Currently the majority of corporations in the world is focused on transforming financial, natural, human, physical, and social capital into solely more financial capital. Success is denoted by return on investment, financial growth, and earnings per quarter. Natural capital is depleted for more financial capital, and unfortunately not replenished nor regenerated. What if it was the norm to invest financial capital with the goal of generating multiplicities of capital as output? What if success was measured in terms of how much natural, human, and social capital is generated in addition to financial? To achieve this, we need a a paradigm shift from that of extraction of crude oil, petroleum, and natural resources towards that of regeneration. My colleagues and I are currently working on a framework to achieve just this, at scale for the world.

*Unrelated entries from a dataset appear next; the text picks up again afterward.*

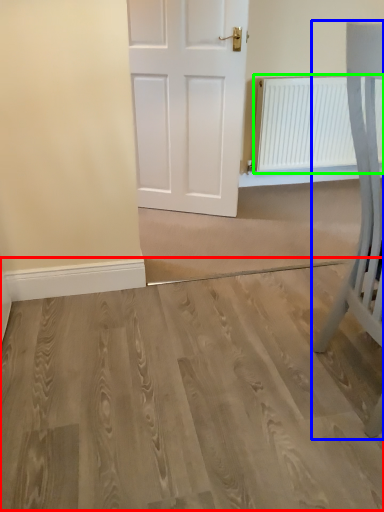 Question: Which object is positioned farthest from plain (highlighted by a red box)? Select from furniture (highlighted by a blue box) and radiator (highlighted by a green box).

Choices:
 (A) furniture
 (B) radiator

Answer: (B) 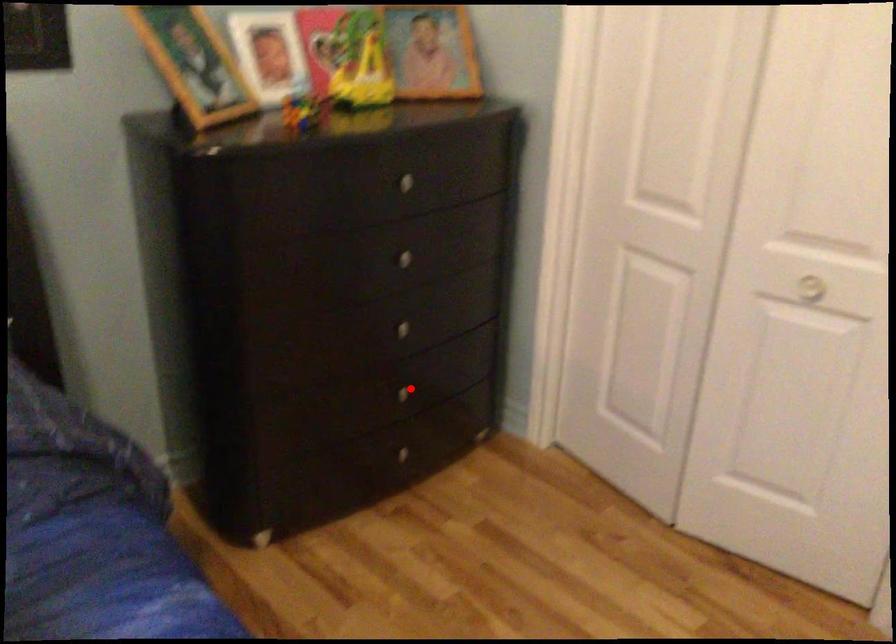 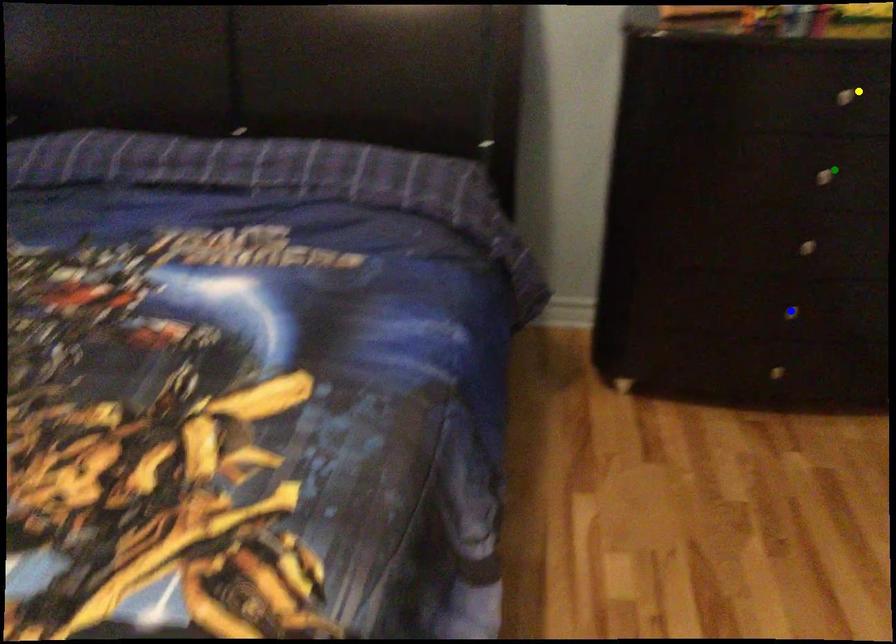 Question: I am providing you with two images of the same scene from different viewpoints. A red point is marked on the first image. You are given multiple points on the second image. Which mark in image 2 goes with the point in image 1?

The hypothesis is that to rapidly shift our society towards a regenerative paradigm, we need to create large-scale interventions or bankable projects which consist of four elements: distressed communities, strategic partners, regenerative technology, and benefit capital. A distressed community has the most significant need and are most willing to act. Strategic partners help facilitate the project. Regenerative technology can extract water from the moisture in the air in semi-arid regions or can take the form of carbon sequestering concrete. With trillions of dollars of benefit capital waiting to be invested in “green projects,” we will be able to create an unfair advantage to transition our world towards the new paradigm of regeneration similar to how extractive industries are heavily subsidized.

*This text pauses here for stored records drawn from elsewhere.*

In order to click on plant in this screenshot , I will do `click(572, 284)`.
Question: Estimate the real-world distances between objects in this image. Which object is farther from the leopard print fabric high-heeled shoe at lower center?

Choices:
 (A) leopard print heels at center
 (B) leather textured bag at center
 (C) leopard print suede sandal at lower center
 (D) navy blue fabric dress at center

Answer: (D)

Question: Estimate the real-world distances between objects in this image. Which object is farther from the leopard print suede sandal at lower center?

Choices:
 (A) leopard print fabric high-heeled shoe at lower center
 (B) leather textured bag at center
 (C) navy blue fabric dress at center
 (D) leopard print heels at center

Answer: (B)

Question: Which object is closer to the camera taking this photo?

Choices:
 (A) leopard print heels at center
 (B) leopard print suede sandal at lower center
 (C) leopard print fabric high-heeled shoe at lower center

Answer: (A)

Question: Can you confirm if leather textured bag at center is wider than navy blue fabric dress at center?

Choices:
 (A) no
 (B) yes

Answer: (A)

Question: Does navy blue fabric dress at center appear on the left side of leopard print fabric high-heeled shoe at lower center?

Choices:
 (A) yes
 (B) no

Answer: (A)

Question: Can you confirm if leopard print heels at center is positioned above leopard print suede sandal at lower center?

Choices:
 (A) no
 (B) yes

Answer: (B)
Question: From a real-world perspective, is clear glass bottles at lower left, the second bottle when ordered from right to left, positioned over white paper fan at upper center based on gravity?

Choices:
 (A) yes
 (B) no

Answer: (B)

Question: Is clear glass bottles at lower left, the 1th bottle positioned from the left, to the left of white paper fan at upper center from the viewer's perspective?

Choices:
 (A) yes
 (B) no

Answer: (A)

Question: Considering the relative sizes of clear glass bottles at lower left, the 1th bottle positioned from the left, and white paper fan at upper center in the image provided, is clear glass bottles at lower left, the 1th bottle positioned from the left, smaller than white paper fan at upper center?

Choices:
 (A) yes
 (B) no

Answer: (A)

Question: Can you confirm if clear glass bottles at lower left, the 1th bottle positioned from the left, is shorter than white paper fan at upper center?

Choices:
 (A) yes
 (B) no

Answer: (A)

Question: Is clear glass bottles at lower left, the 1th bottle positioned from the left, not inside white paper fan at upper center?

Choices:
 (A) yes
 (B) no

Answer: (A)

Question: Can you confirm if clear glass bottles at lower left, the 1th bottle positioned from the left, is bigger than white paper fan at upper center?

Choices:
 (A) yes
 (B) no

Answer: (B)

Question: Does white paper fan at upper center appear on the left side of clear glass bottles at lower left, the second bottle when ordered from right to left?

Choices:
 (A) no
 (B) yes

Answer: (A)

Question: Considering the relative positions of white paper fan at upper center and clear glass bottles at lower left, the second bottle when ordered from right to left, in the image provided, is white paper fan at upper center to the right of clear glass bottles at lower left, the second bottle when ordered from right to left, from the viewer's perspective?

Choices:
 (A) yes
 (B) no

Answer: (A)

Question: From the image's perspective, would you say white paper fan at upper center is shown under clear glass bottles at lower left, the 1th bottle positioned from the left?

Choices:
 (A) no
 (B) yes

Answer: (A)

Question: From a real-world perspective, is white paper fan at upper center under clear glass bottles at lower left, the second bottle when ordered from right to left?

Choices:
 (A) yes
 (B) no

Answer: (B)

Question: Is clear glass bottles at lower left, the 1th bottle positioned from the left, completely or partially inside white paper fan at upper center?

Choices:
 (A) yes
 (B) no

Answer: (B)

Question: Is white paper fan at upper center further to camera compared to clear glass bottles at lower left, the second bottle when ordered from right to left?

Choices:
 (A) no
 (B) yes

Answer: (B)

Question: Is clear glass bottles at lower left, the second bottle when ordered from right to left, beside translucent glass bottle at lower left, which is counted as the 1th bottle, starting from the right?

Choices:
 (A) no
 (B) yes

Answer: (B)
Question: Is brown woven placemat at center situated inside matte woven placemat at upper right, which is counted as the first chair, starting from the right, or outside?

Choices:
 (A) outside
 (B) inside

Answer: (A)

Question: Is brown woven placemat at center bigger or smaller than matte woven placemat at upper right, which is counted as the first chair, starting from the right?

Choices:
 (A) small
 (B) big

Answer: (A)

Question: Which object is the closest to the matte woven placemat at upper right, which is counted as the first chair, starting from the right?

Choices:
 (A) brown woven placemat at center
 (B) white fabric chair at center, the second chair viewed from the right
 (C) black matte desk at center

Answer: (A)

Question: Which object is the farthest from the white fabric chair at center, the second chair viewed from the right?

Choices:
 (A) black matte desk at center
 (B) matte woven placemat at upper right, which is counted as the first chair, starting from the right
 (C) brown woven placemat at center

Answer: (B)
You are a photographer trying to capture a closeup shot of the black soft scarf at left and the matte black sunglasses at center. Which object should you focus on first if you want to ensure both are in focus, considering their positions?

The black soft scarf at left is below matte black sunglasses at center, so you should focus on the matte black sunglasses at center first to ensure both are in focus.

Once the four pillars are built, we can move towards the next steps of project design. In fact, much of our physical world is built through the process of traditional project design, denoted in blue below.
Our world will continue to be built through projects, one at a time, whether that is large-scale water pipelines for agriculture, housing complexes in peri-urban spaces, or cleared forest lands for sugarcane plantations. What we need to do is augment the process with the orange boxes above, to ensure that new projects are not contributing to the narrative of extraction!

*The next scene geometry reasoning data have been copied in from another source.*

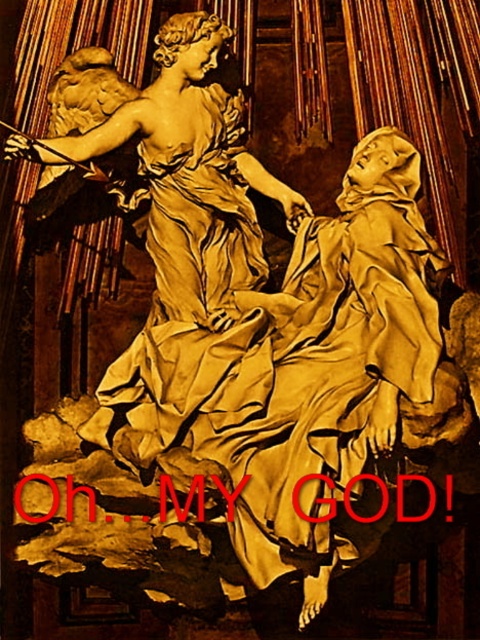 Question: Can you confirm if matte gold robe at center is positioned above matte gold statue at upper center?

Choices:
 (A) no
 (B) yes

Answer: (A)

Question: Does matte gold robe at center have a greater width compared to matte gold statue at upper center?

Choices:
 (A) no
 (B) yes

Answer: (A)

Question: Which object appears farthest from the camera in this image?

Choices:
 (A) matte gold robe at center
 (B) matte gold statue at upper center

Answer: (B)

Question: Is matte gold robe at center smaller than matte gold statue at upper center?

Choices:
 (A) no
 (B) yes

Answer: (A) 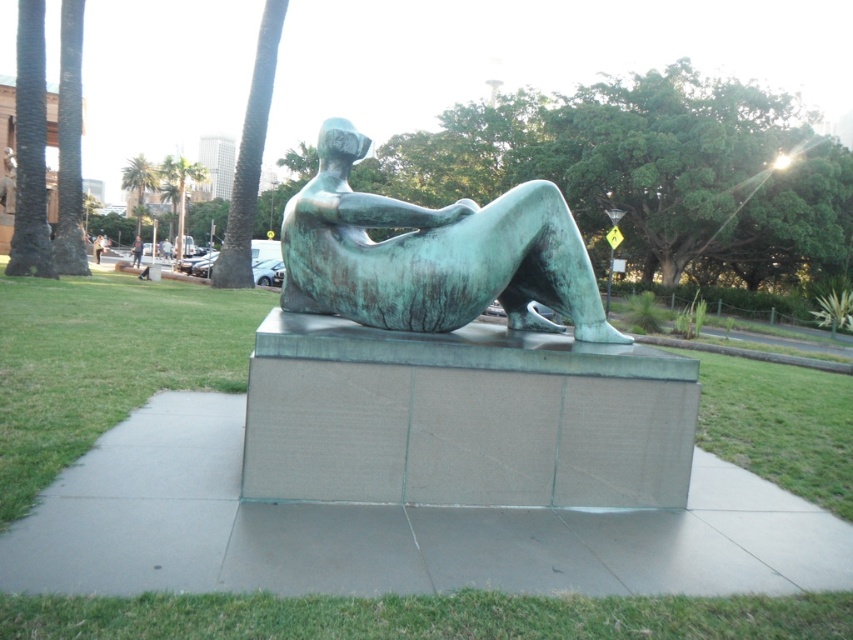 Who is higher up, green leafy palm tree at upper center or green textured palm tree at upper left?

India is a place ripe for opportunity. Development at the cost of natural degradation or business-as-usual will not work. If India continues to follow developed countries’ path of extraction, the water crisis will worsen, temperatures will rise, and erratic weather extremities will compromise any sort of resiliency built. The opportunity lies in working towards a better way of development. With a population of over 1 billion and a land size a third of the United States, India is poised to become one of the world’s largest economies but not without enormous costs if it does business as usual.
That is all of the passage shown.